One of the most notable figures surmounted the façade of the Atlas Building: a life-size figure of Atlas himself supporting a globe. This was also modelled in terracotta and finished in an ivory colour, with the globe made of sheet copper. Although the building still exists, Atlas was removed in the late 1960s when the roof was renovated.
On William Street you could have seen the fierce features of a Viking chief and just below a parapet which crowned with the prows of three Viking galleys. Unimaginatively, this was called Viking House.
In Hay Street there was a butchers which had a row of heads representing the bullock, sheep and pig. Another building had St. George in the midst of his heroic battle with the dragon. Three more dragons looked on from the façade of an adjacent building.
A large number of the buildings of Perth used to be crowned with black swans, for obvious reasons. One of the best adorned the Mechanic’s Institute, floating serenely amongst carved reeds and rushes.
His Majesty’s Theatre is still capped by five huge lions contentedly resting upon the parapet.
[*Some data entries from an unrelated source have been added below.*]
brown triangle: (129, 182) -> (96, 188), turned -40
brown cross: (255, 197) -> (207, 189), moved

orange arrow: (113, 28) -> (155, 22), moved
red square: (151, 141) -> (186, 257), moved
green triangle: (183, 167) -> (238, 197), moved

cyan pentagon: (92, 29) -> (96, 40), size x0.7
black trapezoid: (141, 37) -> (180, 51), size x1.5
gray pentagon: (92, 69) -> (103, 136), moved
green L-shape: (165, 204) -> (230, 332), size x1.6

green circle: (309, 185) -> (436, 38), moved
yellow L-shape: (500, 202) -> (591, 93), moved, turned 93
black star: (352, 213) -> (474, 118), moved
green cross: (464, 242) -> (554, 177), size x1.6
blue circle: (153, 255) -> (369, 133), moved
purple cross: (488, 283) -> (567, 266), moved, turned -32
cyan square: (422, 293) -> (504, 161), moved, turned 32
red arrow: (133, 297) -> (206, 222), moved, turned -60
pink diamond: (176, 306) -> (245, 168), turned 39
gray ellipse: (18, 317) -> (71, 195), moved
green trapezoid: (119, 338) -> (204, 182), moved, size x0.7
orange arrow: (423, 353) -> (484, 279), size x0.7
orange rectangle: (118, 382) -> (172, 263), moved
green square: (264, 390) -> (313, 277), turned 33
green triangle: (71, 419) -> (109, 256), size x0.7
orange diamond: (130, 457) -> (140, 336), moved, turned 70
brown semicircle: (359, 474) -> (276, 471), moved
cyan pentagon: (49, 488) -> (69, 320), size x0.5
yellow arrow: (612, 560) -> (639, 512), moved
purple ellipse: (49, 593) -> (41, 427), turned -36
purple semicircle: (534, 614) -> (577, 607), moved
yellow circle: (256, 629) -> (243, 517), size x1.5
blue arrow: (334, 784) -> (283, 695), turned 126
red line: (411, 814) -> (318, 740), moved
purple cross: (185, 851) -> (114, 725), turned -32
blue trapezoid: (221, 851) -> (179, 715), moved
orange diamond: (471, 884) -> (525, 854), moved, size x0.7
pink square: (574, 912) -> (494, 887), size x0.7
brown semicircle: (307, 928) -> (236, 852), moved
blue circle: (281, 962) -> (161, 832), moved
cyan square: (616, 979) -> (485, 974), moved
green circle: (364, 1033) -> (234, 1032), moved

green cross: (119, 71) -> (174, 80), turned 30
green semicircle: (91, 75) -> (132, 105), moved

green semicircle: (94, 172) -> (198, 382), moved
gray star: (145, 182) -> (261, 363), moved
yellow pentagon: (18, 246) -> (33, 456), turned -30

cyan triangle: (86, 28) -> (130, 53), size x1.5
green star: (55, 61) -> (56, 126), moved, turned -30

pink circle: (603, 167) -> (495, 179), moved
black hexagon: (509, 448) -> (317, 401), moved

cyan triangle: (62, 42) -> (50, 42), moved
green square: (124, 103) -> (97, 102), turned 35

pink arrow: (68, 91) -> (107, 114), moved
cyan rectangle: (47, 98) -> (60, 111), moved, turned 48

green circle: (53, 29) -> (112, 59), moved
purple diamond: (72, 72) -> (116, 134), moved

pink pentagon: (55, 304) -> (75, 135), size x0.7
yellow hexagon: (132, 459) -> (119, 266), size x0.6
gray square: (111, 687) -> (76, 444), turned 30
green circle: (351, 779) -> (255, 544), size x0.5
There are also several dragons woven into the design.
In Barrack Street one panel contained the visor and lances of a knight. While on the opposite side of the road, ten identical moustached faces gazed serenely over the traffic.
Although the majority of significant buildings on St. George’s Terrace were constructed when decoration was out of fashion, a couple of banks had faces above their entrances, one being that of a Maori.
But still, no gargoyles. Why did we miss out?